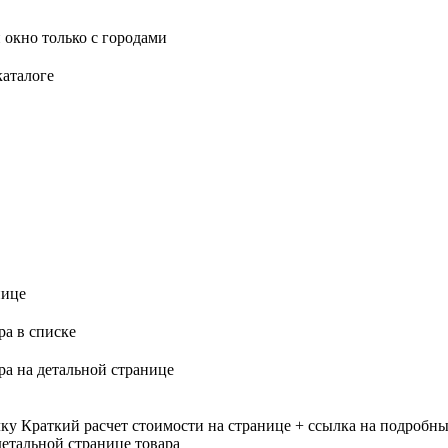
 окно только с городами
каталоге
нице
ра в списке
ра на детальной странице
лку
Краткий расчет стоимости на странице + ссылка на подробны
етальной странице товара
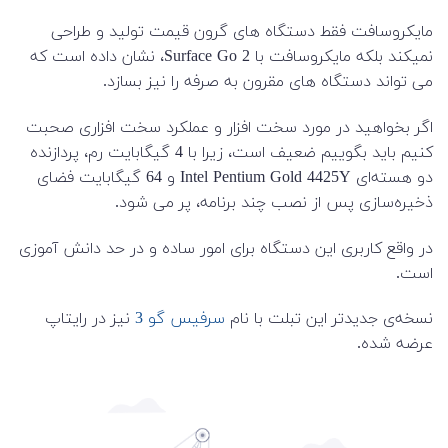
مایکروسافت فقط دستگاه های گرون قیمت تولید و طراحی
نمیکند بلکه مایکروسافت با Surface Go 2، نشان داده است که
می تواند دستگاه های مقرون به صرفه را نیز بسازد.
اگر بخواهید در مورد سخت افزار و عملکرد سخت افزاری صحبت
کنیم باید بگوییم ضعیف است، زیرا با 4 گیگابایت رم، پردازنده
دو هسته‌ای Intel Pentium Gold 4425Y و 64 گیگابایت فضای
ذخیره‌سازی پس از نصب چند برنامه، پر می شود.
در واقع کاربری این دستگاه برای امور ساده و در حد دانش آموزی
است.
نسخه‌ی جدیدتر این تبلت با نام
سرفیس گو 3
نیز در رایتاپ
عرضه شده.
****************************************
INSTRUCTIONS TO FOLLOW: With the line containing "مایکروسافت فقط دستگاه" as the start, transcribe each line through the end of the listing above, exactly and only.

RESPONSE BELOW:
مایکروسافت فقط دستگاه های گرون قیمت تولید و طراحی
نمیکند بلکه مایکروسافت با Surface Go 2، نشان داده است که
می تواند دستگاه های مقرون به صرفه را نیز بسازد.
اگر بخواهید در مورد سخت افزار و عملکرد سخت افزاری صحبت
کنیم باید بگوییم ضعیف است، زیرا با 4 گیگابایت رم، پردازنده
دو هسته‌ای Intel Pentium Gold 4425Y و 64 گیگابایت فضای
ذخیره‌سازی پس از نصب چند برنامه، پر می شود.
در واقع کاربری این دستگاه برای امور ساده و در حد دانش آموزی
است.
نسخه‌ی جدیدتر این تبلت با نام
سرفیس گو 3
نیز در رایتاپ
عرضه شده.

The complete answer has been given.